Certains observateurs estiment qu'une sorte de Guerre froide se déroule actuellement entre les États-Unis et la Chine. Les tensions entre les deux superpuissances ont beaucoup augmenté ces dix dernières années.
L'État insulaire de Taïwan, que la Chine considère officiellement comme une province séparatiste, est d'ores et déjà une pomme de discorde entre la Chine et l'Occident.
Le président des États-Unis Joe Biden a déclaré en octobre 2021 que son pays défendrait Taïwan si l'île était attaquée par la Chine.
Par ailleurs, l'ancienne présidente de la Chambre des représentants américaine Nancy Pelosi s'est rendue sur l'île en août 2022 : une visite que Pékin a volontairement interprété comme une provocation.
Les autorités chinoises ont développé des relations étroites avec la Russie de Vladimir Poutine dans la dernière décennie. Xi Jinping a déclaré plus d'une fois que Poutine était son "meilleur ami" sur la scène internationale.
Cependant, la Chine a adopté une position relativement neutre et distante sur la guerre en Ukraine. La superpuissance asiatique semble avoir pris ses distances avec la Russie tandis que les États-Unis, l'Union européenne et leurs alliés ont imposé des sanctions à Moscou et aux oligarques russes.
Certains médias comme le 'Guardian' considèrent comme improbable l'éventualité d'une guerre sino-américaine car les deux pays sont très dépendants l'un de l'autre sur le plan économique. "La position de Xi semble désormais inattaquable" selon Rana Mitter, citée par ce journal britannique.

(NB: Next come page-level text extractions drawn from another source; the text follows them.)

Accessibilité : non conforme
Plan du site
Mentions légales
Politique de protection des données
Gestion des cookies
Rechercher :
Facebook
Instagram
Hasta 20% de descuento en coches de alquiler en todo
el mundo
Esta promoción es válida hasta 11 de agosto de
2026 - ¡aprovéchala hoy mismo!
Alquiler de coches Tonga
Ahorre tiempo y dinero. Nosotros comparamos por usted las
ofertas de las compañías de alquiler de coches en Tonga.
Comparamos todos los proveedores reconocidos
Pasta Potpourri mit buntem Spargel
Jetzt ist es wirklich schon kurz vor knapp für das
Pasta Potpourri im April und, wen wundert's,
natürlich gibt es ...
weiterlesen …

Grâce à l'éviction de ses rivaux, à un contrôle strict de la société chinoise et à une position solide sur la scène internationale, Xi Jinping a toutes les cartes en main pour se maintenir très longtemps au pouvoir.
Quoi qu'il arrive à l'avenir, Xi a déjà marqué le monde de son empreinte. L'histoire se souviendra de lui comme de l'un des leaders les plus puissants de la Chine contemporaine.